What is expected: Each line from the one containing "See the attached image. Mask **left" through the final line of the data below must be repeated exactly.

Records for this exercise Block Start

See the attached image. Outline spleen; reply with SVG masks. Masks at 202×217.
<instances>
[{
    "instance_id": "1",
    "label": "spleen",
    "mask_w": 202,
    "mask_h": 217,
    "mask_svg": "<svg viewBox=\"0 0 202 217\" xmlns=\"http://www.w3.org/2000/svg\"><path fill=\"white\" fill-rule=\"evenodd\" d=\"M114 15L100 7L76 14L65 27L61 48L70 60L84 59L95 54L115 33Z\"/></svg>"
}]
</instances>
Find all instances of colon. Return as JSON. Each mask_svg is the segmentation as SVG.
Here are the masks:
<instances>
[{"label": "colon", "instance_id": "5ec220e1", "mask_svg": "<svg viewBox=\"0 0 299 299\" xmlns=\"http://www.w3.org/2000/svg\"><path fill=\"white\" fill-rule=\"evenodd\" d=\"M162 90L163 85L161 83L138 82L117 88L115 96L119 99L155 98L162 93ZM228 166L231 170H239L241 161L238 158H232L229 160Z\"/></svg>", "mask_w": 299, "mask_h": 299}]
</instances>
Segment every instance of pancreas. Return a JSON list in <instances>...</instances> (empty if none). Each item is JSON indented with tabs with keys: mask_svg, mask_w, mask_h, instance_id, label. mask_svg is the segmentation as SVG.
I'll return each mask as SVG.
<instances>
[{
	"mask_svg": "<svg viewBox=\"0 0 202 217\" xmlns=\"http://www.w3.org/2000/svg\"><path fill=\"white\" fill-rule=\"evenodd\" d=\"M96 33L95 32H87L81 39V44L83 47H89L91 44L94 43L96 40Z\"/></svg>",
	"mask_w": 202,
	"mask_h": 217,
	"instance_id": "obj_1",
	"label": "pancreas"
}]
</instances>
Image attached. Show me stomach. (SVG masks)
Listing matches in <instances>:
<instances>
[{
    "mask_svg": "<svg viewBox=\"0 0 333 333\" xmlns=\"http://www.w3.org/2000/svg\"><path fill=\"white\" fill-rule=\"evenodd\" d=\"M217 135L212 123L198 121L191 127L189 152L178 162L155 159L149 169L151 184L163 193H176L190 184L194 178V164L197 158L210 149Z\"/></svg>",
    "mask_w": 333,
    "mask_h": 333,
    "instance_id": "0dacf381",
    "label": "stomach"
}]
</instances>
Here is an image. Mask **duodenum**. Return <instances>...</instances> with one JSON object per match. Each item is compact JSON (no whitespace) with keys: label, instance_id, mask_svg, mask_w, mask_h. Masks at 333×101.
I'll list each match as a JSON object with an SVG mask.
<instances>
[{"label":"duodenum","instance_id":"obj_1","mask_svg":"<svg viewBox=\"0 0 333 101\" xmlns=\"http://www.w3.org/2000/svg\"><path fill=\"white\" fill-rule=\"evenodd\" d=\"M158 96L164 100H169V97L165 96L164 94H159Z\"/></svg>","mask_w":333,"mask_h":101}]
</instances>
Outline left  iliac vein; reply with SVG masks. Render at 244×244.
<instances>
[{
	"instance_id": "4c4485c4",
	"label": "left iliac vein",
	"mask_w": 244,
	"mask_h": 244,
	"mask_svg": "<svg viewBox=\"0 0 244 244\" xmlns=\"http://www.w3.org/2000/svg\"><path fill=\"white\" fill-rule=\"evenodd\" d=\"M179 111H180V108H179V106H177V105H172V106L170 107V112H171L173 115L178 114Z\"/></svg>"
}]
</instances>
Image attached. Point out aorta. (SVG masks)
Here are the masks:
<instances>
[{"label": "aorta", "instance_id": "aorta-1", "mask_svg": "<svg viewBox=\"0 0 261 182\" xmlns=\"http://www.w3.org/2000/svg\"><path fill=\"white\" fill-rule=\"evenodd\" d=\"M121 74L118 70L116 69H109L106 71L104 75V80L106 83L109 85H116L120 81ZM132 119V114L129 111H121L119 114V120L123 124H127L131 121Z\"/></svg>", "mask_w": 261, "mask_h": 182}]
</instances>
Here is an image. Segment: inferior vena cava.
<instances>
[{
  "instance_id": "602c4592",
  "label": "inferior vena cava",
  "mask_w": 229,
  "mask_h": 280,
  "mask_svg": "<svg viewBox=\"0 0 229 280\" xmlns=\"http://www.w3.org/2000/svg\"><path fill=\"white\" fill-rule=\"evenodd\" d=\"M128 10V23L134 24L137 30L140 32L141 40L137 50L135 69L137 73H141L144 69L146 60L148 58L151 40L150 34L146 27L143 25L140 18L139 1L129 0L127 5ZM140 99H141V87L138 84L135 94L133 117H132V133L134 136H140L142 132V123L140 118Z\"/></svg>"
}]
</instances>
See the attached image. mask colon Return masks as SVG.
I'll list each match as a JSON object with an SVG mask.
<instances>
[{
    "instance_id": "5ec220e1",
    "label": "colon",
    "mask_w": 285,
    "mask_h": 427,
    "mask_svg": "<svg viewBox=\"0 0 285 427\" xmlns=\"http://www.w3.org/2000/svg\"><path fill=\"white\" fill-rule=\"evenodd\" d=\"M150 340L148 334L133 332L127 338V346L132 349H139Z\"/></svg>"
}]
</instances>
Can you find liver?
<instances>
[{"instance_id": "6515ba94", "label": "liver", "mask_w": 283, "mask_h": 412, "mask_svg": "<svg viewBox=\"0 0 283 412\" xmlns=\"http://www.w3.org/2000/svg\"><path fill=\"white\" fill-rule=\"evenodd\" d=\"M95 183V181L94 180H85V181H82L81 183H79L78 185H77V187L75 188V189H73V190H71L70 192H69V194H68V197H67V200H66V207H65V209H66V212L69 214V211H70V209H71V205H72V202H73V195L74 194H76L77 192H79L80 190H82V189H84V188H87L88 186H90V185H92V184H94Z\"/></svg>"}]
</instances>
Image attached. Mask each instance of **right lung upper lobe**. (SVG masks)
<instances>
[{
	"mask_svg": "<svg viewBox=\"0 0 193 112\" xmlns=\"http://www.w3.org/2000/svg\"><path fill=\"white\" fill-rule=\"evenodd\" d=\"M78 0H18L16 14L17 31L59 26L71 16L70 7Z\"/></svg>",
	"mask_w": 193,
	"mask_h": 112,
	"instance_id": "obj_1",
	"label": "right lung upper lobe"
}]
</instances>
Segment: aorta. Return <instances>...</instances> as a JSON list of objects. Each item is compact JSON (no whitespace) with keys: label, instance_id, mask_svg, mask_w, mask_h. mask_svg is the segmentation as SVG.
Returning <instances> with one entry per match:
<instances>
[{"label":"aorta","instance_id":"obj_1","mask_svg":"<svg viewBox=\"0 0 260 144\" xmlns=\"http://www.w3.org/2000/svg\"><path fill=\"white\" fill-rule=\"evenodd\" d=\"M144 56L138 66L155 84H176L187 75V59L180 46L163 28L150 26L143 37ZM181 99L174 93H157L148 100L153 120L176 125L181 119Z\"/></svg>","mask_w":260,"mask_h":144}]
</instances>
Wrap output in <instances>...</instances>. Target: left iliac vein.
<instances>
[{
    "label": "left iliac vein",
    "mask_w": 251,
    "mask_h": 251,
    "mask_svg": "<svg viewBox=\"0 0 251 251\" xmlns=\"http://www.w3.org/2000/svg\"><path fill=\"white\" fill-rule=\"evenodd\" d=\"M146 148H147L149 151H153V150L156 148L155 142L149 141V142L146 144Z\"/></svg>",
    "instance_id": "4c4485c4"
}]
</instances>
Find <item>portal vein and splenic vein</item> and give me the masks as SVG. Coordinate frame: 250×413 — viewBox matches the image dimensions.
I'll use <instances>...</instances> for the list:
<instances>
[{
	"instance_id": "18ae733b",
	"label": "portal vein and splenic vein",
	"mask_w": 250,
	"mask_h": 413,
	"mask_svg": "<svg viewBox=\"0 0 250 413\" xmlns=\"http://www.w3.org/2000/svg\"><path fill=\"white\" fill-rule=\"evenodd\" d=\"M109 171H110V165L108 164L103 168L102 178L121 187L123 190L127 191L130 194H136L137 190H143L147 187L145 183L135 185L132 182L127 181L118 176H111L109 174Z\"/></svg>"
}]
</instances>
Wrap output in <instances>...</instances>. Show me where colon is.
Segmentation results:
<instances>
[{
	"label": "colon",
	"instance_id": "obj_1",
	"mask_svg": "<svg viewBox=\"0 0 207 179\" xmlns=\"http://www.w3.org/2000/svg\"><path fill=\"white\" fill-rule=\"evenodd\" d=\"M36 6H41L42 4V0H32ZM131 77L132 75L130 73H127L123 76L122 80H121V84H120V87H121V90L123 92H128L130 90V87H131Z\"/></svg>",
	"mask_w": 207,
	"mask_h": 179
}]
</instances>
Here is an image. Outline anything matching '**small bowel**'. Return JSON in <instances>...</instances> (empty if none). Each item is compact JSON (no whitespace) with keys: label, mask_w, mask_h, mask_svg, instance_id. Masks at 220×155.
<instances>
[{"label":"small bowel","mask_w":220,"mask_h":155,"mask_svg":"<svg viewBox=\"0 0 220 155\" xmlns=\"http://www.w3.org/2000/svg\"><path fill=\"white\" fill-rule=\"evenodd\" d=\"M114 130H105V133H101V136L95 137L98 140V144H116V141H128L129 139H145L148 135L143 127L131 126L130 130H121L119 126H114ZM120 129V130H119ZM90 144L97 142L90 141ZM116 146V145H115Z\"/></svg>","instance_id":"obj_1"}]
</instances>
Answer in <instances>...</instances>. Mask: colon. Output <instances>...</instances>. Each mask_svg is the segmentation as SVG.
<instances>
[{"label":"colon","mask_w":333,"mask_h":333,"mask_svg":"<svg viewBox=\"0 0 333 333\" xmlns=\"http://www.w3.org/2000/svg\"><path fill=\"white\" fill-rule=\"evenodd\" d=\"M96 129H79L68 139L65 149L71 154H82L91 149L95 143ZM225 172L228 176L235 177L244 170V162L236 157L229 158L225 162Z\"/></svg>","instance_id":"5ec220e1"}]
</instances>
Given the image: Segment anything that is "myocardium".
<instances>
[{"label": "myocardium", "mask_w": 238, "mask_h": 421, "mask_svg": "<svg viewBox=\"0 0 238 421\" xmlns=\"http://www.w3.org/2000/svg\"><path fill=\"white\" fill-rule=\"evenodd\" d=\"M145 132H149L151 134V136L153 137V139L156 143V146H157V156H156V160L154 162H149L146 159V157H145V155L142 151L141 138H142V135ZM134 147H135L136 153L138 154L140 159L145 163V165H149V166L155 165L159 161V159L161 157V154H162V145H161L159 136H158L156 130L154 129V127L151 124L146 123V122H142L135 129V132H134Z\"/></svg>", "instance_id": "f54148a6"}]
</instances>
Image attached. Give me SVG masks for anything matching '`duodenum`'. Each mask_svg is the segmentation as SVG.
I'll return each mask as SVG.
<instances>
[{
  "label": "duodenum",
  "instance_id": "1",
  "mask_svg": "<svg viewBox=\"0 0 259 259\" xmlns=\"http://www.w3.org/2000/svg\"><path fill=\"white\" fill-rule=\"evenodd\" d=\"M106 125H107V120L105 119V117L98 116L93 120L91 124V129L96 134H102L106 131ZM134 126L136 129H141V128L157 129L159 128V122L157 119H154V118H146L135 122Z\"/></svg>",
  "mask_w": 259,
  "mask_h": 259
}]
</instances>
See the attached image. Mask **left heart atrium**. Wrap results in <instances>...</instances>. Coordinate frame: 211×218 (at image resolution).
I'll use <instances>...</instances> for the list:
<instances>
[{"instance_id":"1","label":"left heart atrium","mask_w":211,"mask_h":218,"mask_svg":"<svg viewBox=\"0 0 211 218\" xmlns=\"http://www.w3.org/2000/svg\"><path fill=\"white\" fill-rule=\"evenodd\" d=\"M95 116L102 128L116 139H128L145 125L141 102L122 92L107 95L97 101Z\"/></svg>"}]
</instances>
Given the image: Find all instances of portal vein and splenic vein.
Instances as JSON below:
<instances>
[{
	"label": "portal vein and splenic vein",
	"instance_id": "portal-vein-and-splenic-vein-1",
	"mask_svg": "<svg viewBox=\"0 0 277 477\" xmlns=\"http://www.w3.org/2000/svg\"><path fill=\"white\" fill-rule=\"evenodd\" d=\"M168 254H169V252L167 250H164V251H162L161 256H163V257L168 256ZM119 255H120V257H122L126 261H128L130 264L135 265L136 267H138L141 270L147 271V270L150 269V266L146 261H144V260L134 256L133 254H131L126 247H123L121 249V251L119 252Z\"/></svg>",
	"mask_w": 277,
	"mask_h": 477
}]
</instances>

Records for this exercise Block End

Output:
See the attached image. Mask **left heart atrium**. Wrap results in <instances>...</instances>. Coordinate frame: 211×218 (at image resolution).
I'll use <instances>...</instances> for the list:
<instances>
[{"instance_id":"1","label":"left heart atrium","mask_w":211,"mask_h":218,"mask_svg":"<svg viewBox=\"0 0 211 218\" xmlns=\"http://www.w3.org/2000/svg\"><path fill=\"white\" fill-rule=\"evenodd\" d=\"M95 116L102 128L116 139H128L145 125L141 102L122 92L107 95L97 101Z\"/></svg>"}]
</instances>
Given the image: Find all instances of portal vein and splenic vein.
Instances as JSON below:
<instances>
[{
	"label": "portal vein and splenic vein",
	"instance_id": "portal-vein-and-splenic-vein-1",
	"mask_svg": "<svg viewBox=\"0 0 277 477\" xmlns=\"http://www.w3.org/2000/svg\"><path fill=\"white\" fill-rule=\"evenodd\" d=\"M168 254H169V252L167 250H164V251H162L161 256H163V257L168 256ZM119 255H120V257H122L126 261H128L130 264L135 265L136 267H138L141 270L147 271V270L150 269V266L146 261H144V260L134 256L133 254H131L126 247H123L121 249V251L119 252Z\"/></svg>",
	"mask_w": 277,
	"mask_h": 477
}]
</instances>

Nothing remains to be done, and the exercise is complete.